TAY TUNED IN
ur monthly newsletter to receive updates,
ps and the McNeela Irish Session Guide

==

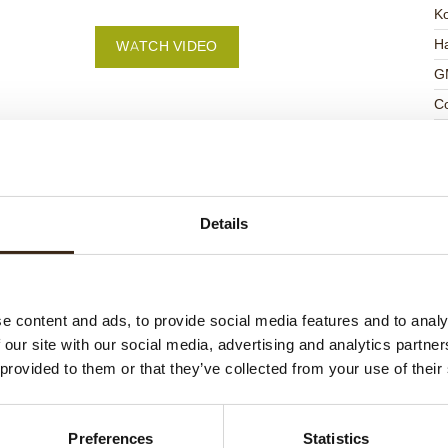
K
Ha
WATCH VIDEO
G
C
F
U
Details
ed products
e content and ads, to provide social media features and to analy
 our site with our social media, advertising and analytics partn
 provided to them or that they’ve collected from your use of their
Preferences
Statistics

→ Task to complete: Of the entries listed above, reproduce only the lines starting at the line containing "TAY TUNED IN" and ending at the line containing "ps and the McNeela Irish Session Guide". Include both, exactly as they stand.

→ Solution to the problem:
TAY TUNED IN
ur monthly newsletter to receive updates,
ps and the McNeela Irish Session Guide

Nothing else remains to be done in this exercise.